Finer than frog’s hair
Lizzy, Jane Bea, Lydie, and Kitty met Caroline and her cousin, Emma, at their hotel in Atlanta on Saturday before the NASCAR race there on Sunday. Mary Bess wouldn’t go, on account of it being on a church day, and she didn’t think racing on Sunday was spiritual, even though her sisters promised they’d attend services in the morning. Just like the old song, Mary Bess would “not be moved,” insisting that she was like “a tree planted by the water,” and that wellspring was in Sugarfield. According to her, Atlanta was a “pit of vipers and heathens.” On the way to Atlanta, Lizzy told her other sisters they could skip church on Sunday since Mary Bess had already preached them a sermon. By the time they sat down to eat with Caroline and Emma in the hotel restaurant, Kitty and Lydie were laughing so hard, they’d nearly wet their panties.
Lydie: This is a blast! We’re in high cotton now! I’m glad Mary Bess stayed at home. Anyway, I’m fixin’ to catch me a good lookin’ man or two this weekend, and Mary’d be about as useful with that as a screen door on a submarine. I’m gonna break bad, so stand back, ladies, and eat my dust.
Jane Bea: I sure don’t need another man. My Charlie and his buddy are going to meet up with us at the Speedway. I’m happier than a tornado in a trailer park.
Caroline: Will’s coming with Charlie? Ladies, if he don’t get your fire started, your wood’s wet.
Kitty: I heard tell he’s fine as frog’s hair.
Caroline: You’d call an alligator a lizard. He’s finer than frog’s hair split four ways.
Lydie: Lizzy said he didn’t impress her much.
Caroline: Well, Lizzy’s porch light’s on, but nobody’s home. That man is hot enough to boil ice water by stickin’ his finger in it. Think of how useful he’d be if you wanted to make sweet tea.
Lizzy: Your elevator never did go all the way to the top floor, Caroline. I never said he didn’t look good. The man is movie star handsome. Shoot, he could be the chiseled hero of a romance novel or be a male model, but he’s so snooty he stands around as lonely as a pine tree in a parking lot.
Caroline: My mama told me that a bit dog always hollers. You talk about that Will Darcy feller an awful lot for somebody who doesn’t like him. That’s all I’ve got to say.

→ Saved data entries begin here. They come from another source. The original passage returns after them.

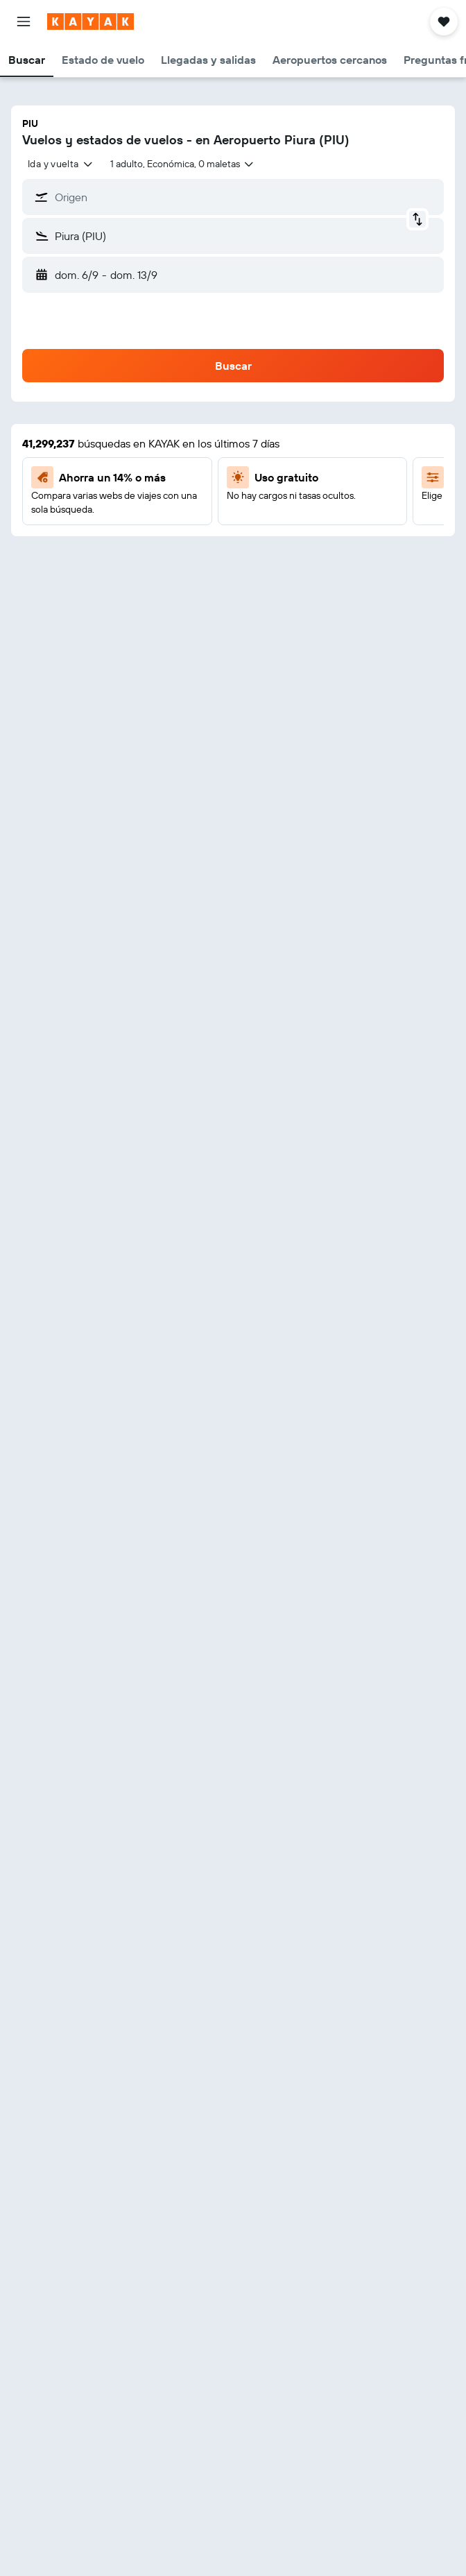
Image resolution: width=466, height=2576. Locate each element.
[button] (23, 21)
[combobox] (60, 164)
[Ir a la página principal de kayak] (90, 21)
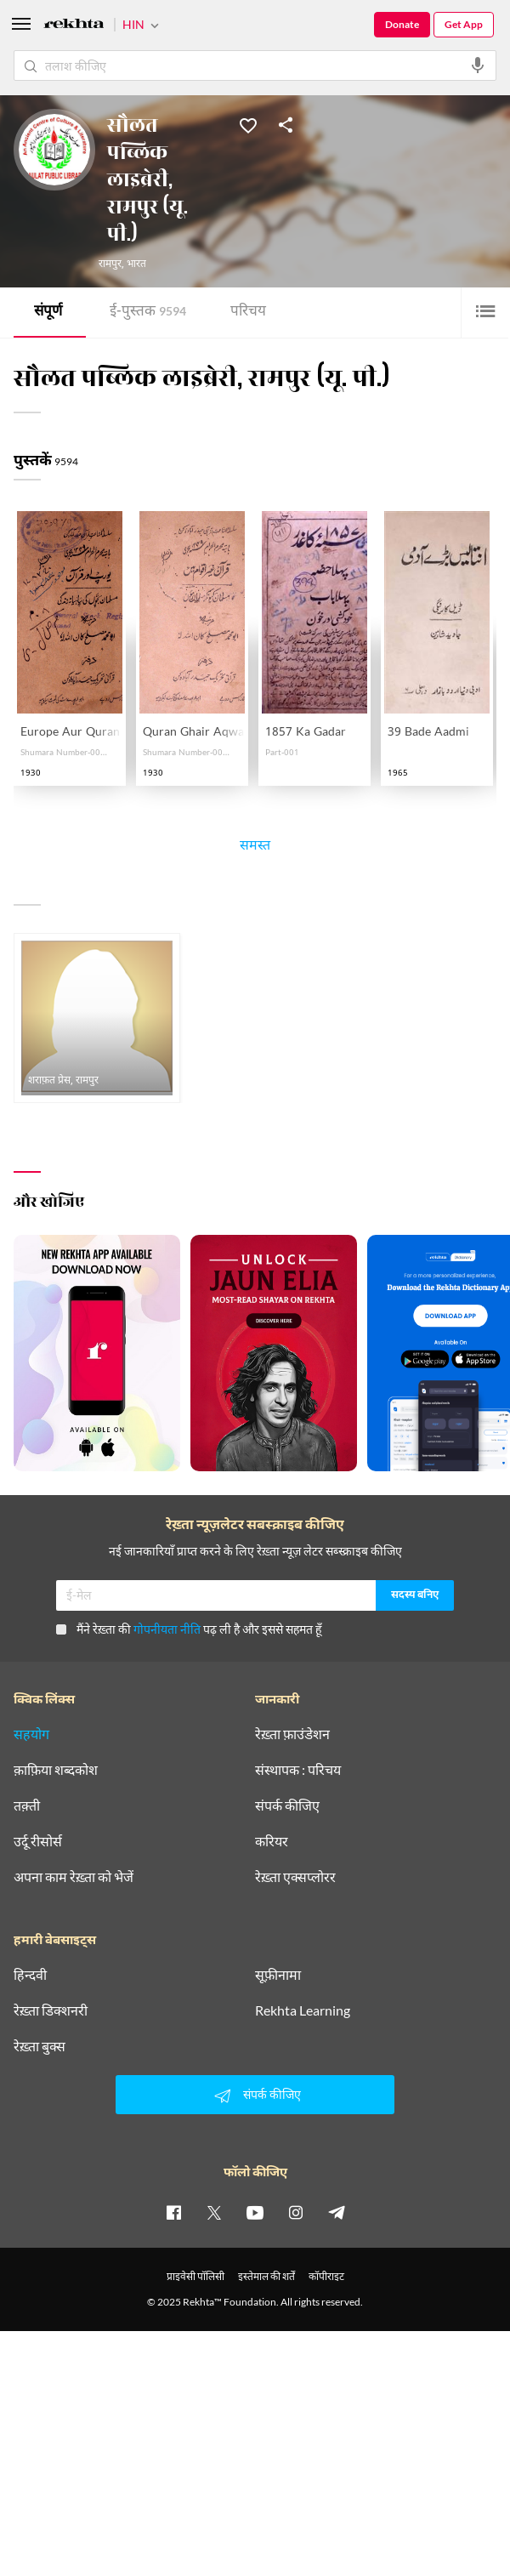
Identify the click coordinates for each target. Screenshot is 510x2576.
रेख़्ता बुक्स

Emma: (clapping hands in delight) Oooo! I bet they’d be a perfect match. He’s fine as frog’s hair, and Lizzy is lookin’ for a frog to kiss.
Lizzy: Emma, you don’t know your head from a hole in the ground. Bless your sweet heart. What in Sam hill makes you think I want to kiss a frog?
Emma: Why, to turn him into your Prince Charming, silly goose.
Caroline: Emma, you’re about as useful as a football bat.
Lizzy: Well, Caroline, pigs are flying somewhere, because I agree with you. Emma’s barking up the wrong tree. I need a man like I need a third hand when I don’t have but two pockets.
Lydie: I’m ready to stuff my piehole before I starve slap to death. My belly button is plum stuck to my backbone. Emma, you can scout me out a frog to kiss while we eat. I’m not too proud.
Kitty: Land o’ Goshen. Who’s that man sittin’ at the bar having a Coke? I think my eyeballs just melted.
Jane, Lizzy, and Caroline: Will Darcy!
Lydie: Caroline, you’re right as rain. Finer than frog’s hair split four ways.